# Gonna start a music collection showoff...



## JMAA (Sep 2, 2011)

On Youtube.
It all started when I uploaded a song by a punk band called Kop (from Catalunya, Spain), which I personally like amongst others. Now this is a good idea by my part.
I got tracks to show that are not really mainstream, may come from games, Jamendo... and got a taste for me. So I start with a track from Action Doom 2.
This is played on entering the subway, whether you're on your own by not wasting the gaylord's car or just by "interrogating" him. It's a real cool track, with it's hip-hop influence coming from Ralphis, and the feel is really urban.
Please take note, the art is not Action Doom 2 related, but it's all about the feel I got for this track. These are two characters of mine I planned since a time. Atdlan is on the right and Noblejazan is on the left.
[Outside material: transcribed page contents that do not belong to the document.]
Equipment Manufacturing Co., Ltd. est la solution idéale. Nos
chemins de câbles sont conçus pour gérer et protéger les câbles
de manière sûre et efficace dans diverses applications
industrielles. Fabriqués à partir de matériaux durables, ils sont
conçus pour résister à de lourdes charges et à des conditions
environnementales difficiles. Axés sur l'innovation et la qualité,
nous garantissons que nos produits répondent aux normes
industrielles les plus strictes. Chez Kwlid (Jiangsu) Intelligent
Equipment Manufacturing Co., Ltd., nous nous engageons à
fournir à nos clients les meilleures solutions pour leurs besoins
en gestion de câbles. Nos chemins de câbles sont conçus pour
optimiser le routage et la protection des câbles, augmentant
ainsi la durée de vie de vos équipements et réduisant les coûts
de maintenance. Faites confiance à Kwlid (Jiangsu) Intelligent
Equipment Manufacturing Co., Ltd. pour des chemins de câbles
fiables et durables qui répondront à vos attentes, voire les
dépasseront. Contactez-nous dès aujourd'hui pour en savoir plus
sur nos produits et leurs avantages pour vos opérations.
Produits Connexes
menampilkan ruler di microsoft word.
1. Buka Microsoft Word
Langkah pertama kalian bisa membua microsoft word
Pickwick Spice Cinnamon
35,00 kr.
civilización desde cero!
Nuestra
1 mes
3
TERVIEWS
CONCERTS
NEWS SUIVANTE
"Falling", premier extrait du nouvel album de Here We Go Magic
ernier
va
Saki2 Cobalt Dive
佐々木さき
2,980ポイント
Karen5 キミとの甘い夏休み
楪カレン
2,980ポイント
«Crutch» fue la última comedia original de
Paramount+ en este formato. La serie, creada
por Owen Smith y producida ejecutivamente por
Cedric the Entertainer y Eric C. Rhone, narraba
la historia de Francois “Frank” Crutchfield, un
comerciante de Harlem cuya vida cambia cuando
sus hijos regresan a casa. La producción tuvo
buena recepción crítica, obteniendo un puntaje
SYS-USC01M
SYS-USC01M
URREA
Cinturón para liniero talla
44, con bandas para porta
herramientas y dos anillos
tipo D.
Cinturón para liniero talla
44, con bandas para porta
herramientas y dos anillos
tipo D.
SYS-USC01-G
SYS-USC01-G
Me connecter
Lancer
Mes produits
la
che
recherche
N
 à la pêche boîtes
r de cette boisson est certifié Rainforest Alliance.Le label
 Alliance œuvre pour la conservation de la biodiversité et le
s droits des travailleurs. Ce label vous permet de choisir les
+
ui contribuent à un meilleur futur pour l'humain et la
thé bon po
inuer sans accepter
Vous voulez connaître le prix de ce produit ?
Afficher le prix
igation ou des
These were on their time WoW characters.
[yt]-1t1o0sHifo[/yt]


----------



## JMAA (Sep 3, 2011)

Next up is "Fox - (Un) Justified Risk" and "Score" from the Red Alert 2: Yuri's Revenge soundtrack.
[yt]R3UE47rBptw[/yt]
[yt]HYuAO6tOP9M[/yt]


----------



## JMAA (Sep 3, 2011)

Some Keygen music with Tintin art.
[yt]cGhYtyBqdpE[/yt]


----------



## JMAA (Sep 3, 2011)

[yt]W3BT6ZO2Go4[/yt]
Damn.


----------